Nearly 10 years after the initial formation of the Los Angeles neighborhood council system, on Jan. 19, the seven-member Board of Neighborhood Commissioners voted unanimously to certify the creation of the first Westwood Neighborhood Council.
Now fully certified, the new council is primed to take its place as one of 90 neighborhood councils representing the interests of local constituencies.
But, despite passing without the dissent of a single commissioner, each of whom is appointed by the mayor to represent a different geographic part of the city, the debate surrounding the formation of the neighborhood council was marked at times by contentiousness and acrimony between proponents and detractors of the plan to bring a neighborhood council to Westwood.
For those supporting the decision, the neighborhood council brings to Westwood the promises offered by the Los Angeles city charter reform effort of the late 1990s.

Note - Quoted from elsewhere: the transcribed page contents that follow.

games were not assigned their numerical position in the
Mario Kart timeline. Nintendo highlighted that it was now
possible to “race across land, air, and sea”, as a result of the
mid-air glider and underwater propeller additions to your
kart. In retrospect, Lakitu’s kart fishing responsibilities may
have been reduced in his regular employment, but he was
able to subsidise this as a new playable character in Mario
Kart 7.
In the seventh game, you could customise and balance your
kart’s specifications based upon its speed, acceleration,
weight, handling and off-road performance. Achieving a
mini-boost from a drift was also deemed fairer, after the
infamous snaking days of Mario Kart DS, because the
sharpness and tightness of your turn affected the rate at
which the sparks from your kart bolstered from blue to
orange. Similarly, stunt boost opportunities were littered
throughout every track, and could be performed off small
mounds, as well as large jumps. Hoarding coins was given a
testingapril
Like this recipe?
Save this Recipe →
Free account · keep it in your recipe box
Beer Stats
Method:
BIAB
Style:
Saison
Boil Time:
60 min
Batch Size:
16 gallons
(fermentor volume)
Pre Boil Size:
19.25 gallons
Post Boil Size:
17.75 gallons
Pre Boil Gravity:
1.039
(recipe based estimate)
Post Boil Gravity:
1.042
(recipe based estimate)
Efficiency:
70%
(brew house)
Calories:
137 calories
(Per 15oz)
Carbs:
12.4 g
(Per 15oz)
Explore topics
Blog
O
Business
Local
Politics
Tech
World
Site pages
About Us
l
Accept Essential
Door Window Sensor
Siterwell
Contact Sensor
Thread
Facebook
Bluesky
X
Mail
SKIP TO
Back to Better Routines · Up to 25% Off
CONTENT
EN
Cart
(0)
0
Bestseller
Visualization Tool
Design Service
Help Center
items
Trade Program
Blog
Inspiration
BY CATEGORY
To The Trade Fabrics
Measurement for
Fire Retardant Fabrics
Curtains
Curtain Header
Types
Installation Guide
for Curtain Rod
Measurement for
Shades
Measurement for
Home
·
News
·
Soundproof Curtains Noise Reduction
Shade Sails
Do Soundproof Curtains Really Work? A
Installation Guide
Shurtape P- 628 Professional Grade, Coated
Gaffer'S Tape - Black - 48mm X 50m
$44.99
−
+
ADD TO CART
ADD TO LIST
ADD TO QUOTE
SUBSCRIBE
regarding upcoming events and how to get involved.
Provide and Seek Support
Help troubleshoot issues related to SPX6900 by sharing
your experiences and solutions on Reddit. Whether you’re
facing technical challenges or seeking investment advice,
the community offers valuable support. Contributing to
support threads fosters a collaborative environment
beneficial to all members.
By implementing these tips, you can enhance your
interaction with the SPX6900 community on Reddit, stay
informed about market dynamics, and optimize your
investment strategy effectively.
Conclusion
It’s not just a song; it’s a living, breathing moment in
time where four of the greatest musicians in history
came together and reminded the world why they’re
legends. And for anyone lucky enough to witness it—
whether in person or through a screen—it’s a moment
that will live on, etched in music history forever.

It was then, faced with a secession movement in the San Fernando Valley, that city charter reform proponents proposed ““ and voters passed ““ a measure to create the neighborhood council system as a means of improving city services and quality of life in local neighborhoods.
For some, including Margaret Jacob, co-chairwoman of the Westwood Neighborhood Council and a UCLA history professor, Westwood needs such local representation.
“Westwood is beginning to show signs of urban blight. … (There are) many empty shops, the sidewalks are in disrepair, the landscaping needs work,” Jacob said.